面倒だが、必要だと分かり始めている顔だった。
高畑を出る前、井戸番が俺を呼び止めた。
「清吉さん」
「はい」
「昨日、止められてよかったです」
「非常用水ですか」
「はい。間違えた兵を責めるところでした。でも、今日見たら、俺も板の傾きに気づいていませんでした」
井戸番は、少し苦い顔で笑った。
「慣れると、見てるのに見てないんですね」
「俺たちも同じです」
「戻し役、やります」
「お願いします」
その言葉が、今日一番大きかった。
清洲へ戻る道で、太助が言った。
「敵がいない確認って、疲れますね」
「敵がいたほうが分かりやすいか?」
「はい。腹立つ相手が見えるから。でも今日は、相手が慣れとか半歩とか縄の緩みで」
作兵衛が言った。
「そういう相手が一番しぶとい」
「正式線ほど、静かに腐るって本当ですね」
俺は頷いた。
清洲蔵へ戻ると、伊三郎はすぐ線帳と腹帳を開いた。
高畑線帳。
水腹帳。
飯腹帳。
人足腹帳。
文句腹帳。
今日の問題は、敵の妨害ではない。
慣れによる腐り。
その分類が、新しく必要だった。
伊三郎は少し考え、こう書いた。
慣れ腐り。
権六が横から覗いて言った。
「嫌な言葉だな」
「でも、分かりやすいです」
「分かりやすいのがまた嫌だ」
報告を聞いた弥助殿は、静かに頷いた。
「敵より先に、味方が線を腐らせることがある」
「はい」
「高畑で見つかったのは幸いだ。

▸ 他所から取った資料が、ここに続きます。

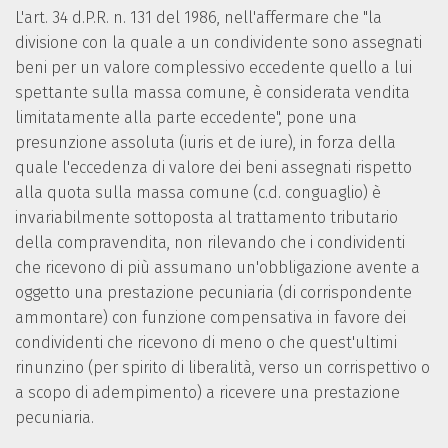
L'art. 34 d.P.R. n. 131 del 1986, nell'affermare che "la
divisione con la quale a un condividente sono assegnati
beni per un valore complessivo eccedente quello a lui
spettante sulla massa comune, è considerata vendita
limitatamente alla parte eccedente", pone una
presunzione assoluta (iuris et de iure), in forza della
quale l'eccedenza di valore dei beni assegnati rispetto
alla quota sulla massa comune (c.d. conguaglio) è
invariabilmente sottoposta al trattamento tributario
della compravendita, non rilevando che i condividenti
che ricevono di più assumano un'obbligazione avente a
oggetto una prestazione pecuniaria (di corrispondente
ammontare) con funzione compensativa in favore dei
condividenti che ricevono di meno o che quest'ultimi
rinunzino (per spirito di liberalità, verso un corrispettivo o
a scopo di adempimento) a ricevere una prestazione
pecuniaria.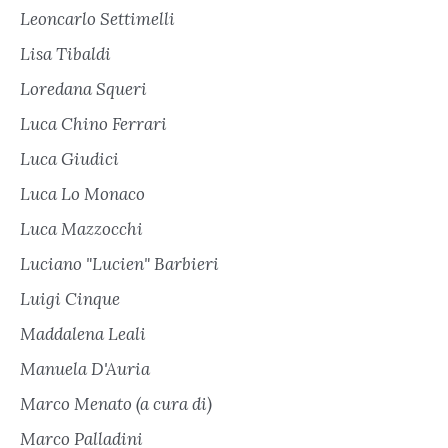
Leoncarlo Settimelli
Lisa Tibaldi
Loredana Squeri
Luca Chino Ferrari
Luca Giudici
Luca Lo Monaco
Luca Mazzocchi
Luciano "Lucien" Barbieri
Luigi Cinque
Maddalena Leali
Manuela D'Auria
Marco Menato (a cura di)
Marco Palladini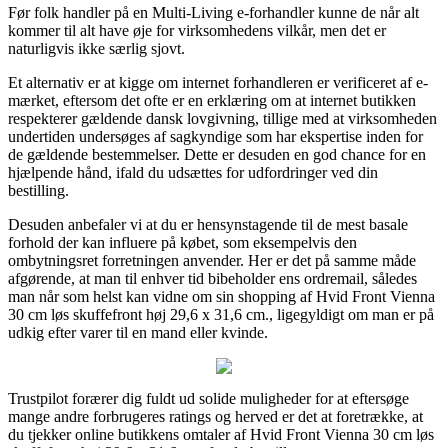
Før folk handler på en Multi-Living e-forhandler kunne de når alt
kommer til alt have øje for virksomhedens vilkår, men det er
naturligvis ikke særlig sjovt.
Et alternativ er at kigge om internet forhandleren er verificeret af e-
mærket, eftersom det ofte er en erklæring om at internet butikken
respekterer gældende dansk lovgivning, tillige med at virksomheden
undertiden undersøges af sagkyndige som har ekspertise inden for
de gældende bestemmelser. Dette er desuden en god chance for en
hjælpende hånd, ifald du udsættes for udfordringer ved din
bestilling.
Desuden anbefaler vi at du er hensynstagende til de mest basale
forhold der kan influere på købet, som eksempelvis den
ombytningsret forretningen anvender. Her er det på samme måde
afgørende, at man til enhver tid bibeholder ens ordremail, således
man når som helst kan vidne om sin shopping af Hvid Front Vienna
30 cm løs skuffefront høj 29,6 x 31,6 cm., ligegyldigt om man er på
udkig efter varer til en mand eller kvinde.
Trustpilot forærer dig fuldt ud solide muligheder for at eftersøge
mange andre forbrugeres ratings og herved er det at foretrække, at
du tjekker online butikkens omtaler af Hvid Front Vienna 30 cm løs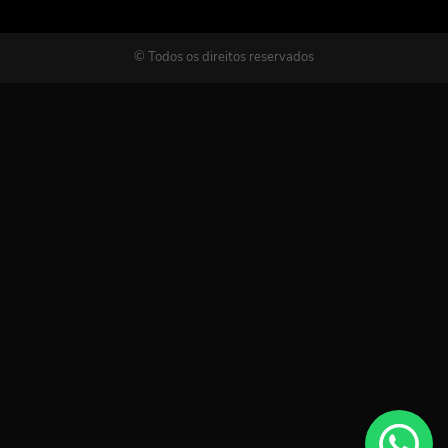
© Todos os direitos reservados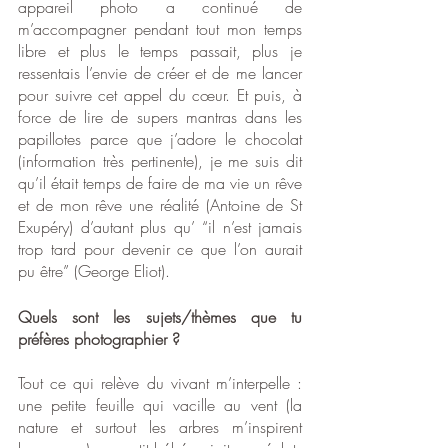
appareil photo a continué de 
m’accompagner pendant tout mon temps 
libre et plus le temps passait, plus je 
ressentais l’envie de créer et de me lancer 
pour suivre cet appel du cœur. Et puis, à 
force de lire de supers mantras dans les 
papillotes parce que j’adore le chocolat 
(information très pertinente), je me suis dit 
qu’il était temps de faire de ma vie un rêve 
et de mon rêve une réalité (Antoine de St 
Exupéry) d’autant plus qu’ “il n’est jamais 
trop tard pour devenir ce que l’on aurait 
pu être” (George Eliot).
Quels sont les sujets/thèmes que tu 
préfères photographier ?
Tout ce qui relève du vivant m’interpelle : 
une petite feuille qui vacille au vent (la 
nature et surtout les arbres m’inspirent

美濃へ出る前でよかった」
「戻し役と札声出しを入れます」
「よい。正式線は、毎朝疑え」
正式線は、毎朝疑え。
重い言葉だった。
夜、清洲蔵では高畑用の砦飯を食べた。
いつもより、少しだけ噛む時間が長く感じた。
権六が飯を口に入れ、言った。
「今日の飯は、腐ってないか確かめながら食う味だな」
「嫌な味だな」
「でも、大事だろ」
佐助が頷いた。
「はい。食べられると思っている飯ほど、確かめないといけません」
太助が椀を持ちながら言った。
「正式って、安心の名前じゃないんですね」
「たぶん、毎日戻すって意味なんだろうな」
俺が言うと、伊三郎が筆を取った。
「それも書きます」
「今のは俺か?」
「はい」
もう止めなかった。
正式線。
それは完成した線ではない。
毎朝戻す線だ。
高畑は太い腹。
太い腹ほど、静かに腐る。
だから、毎朝疑う。
毎朝戻す。
飲み水よし。
味噌よし。
非常触るな。
その声が、高畑の朝に響くなら、正式線はまだ生きていられる。